Unless you’re, say, the National Press Club of South Africa, there would be no doubt that the Marikana massacre was the biggest news event of last year. In a previous post, I reported that the sociologist Peter Alexander considers the massacre one of the turning points in South African history. This week it was announced that City Press won a Sikuvile award for SA Story of the Year for its coverage of the Marikana massacre. This is indeed well-deserved. Their feature ‘The Faces of Marikana’ was one of the few mainstream stories that went beyond mere reporting of the conflict to speak to families of the victims, listening to their stories and treating them with dignity as human beings and not just as statistics of the dead. City Press’ coverage went beyond the pack journalism that characterized much of the reporting on Marikana, where elite sources were privileged above the voices of ordinary people. This is an example not only of the ‘ethics of listening’ that I wish more SA media would follow, but also an excellent example of how print publications can use the converged media space to their advantage.

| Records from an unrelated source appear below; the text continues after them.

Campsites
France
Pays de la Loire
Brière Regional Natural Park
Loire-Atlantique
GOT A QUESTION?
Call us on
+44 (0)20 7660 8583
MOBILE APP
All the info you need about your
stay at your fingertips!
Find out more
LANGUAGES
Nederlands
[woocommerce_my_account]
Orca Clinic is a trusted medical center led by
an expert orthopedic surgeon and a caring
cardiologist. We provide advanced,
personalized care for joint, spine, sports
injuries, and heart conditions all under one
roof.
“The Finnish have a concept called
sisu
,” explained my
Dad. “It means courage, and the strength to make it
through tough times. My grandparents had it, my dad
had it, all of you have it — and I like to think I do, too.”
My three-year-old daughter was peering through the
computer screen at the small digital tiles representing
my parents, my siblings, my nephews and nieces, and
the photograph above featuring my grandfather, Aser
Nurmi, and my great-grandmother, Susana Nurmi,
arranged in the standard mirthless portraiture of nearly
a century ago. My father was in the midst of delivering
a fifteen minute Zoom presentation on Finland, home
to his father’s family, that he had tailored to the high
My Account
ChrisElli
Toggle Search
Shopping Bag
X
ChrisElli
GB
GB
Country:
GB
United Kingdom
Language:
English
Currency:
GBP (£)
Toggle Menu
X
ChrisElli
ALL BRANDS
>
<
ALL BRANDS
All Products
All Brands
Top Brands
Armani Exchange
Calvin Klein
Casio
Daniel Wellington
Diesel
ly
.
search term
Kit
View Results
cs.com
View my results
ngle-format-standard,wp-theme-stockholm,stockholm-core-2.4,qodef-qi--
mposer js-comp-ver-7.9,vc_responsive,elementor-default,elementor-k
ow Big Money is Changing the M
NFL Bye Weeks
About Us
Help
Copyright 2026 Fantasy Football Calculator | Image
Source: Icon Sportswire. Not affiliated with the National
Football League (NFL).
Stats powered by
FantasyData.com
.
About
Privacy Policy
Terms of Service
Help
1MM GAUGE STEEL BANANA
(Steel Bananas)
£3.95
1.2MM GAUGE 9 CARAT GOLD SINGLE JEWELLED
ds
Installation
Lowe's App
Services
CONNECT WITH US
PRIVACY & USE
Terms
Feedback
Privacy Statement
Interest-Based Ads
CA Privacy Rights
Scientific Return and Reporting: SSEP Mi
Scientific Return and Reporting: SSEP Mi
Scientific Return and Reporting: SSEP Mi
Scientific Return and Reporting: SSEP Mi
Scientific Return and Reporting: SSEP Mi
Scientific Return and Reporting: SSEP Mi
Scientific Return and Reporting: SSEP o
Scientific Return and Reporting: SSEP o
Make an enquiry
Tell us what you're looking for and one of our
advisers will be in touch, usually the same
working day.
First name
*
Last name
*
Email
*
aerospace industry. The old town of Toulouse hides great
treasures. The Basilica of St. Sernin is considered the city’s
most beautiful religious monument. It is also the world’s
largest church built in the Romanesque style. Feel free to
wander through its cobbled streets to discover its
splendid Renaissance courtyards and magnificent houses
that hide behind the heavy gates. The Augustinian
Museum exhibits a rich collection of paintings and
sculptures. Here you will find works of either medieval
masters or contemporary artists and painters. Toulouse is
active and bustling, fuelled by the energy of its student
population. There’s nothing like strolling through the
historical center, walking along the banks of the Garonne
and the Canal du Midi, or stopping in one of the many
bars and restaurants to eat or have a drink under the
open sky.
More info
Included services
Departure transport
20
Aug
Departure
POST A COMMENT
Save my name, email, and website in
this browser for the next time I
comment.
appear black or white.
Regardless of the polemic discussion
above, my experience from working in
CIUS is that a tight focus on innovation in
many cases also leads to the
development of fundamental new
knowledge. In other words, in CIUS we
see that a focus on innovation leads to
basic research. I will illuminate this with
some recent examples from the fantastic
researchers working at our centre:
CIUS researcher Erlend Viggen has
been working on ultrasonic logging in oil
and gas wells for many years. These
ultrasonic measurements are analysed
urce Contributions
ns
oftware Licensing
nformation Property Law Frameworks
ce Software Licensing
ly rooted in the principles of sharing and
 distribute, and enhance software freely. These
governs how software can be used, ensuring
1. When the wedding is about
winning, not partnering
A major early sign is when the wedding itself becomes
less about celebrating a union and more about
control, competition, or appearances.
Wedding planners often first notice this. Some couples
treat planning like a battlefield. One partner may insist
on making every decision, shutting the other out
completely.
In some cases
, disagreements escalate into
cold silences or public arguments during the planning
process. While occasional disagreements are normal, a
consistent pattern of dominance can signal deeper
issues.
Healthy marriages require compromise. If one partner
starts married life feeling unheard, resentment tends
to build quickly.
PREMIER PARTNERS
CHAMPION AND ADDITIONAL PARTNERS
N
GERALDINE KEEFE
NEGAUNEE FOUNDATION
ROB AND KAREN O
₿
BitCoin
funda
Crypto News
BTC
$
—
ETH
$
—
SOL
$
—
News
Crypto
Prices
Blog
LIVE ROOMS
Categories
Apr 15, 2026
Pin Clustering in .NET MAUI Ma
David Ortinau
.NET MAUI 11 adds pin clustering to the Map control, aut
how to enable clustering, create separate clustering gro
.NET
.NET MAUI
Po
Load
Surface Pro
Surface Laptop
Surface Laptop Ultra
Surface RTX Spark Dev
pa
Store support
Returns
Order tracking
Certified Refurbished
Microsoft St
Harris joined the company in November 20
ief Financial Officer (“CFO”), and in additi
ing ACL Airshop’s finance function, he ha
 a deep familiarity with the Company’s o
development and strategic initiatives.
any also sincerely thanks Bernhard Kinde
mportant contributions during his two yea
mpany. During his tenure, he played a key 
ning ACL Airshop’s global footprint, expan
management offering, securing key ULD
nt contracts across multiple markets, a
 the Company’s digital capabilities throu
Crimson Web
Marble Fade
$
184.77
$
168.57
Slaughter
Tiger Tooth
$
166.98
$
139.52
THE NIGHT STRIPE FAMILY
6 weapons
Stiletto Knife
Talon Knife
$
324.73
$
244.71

It’s a pity that Greg Marinovich’s reporting for Daily Maverick was not eligible for entry into the awards this year. His contribution shifted the debate about Marikana and set the tone for many to follow. Print and Digital Media SA, under whose auspices the prizes are awarded, confirmed that because they only recently extended their coverage include digital media as well as print (they do still ghettoize tabloid newspapers in a category of their own, though), they did not consider websites like the Daily Maverick this year. Their rules for eligibility are however under review.
In the meanwhile, kudos to City Press for carrying the day at this year’s awards.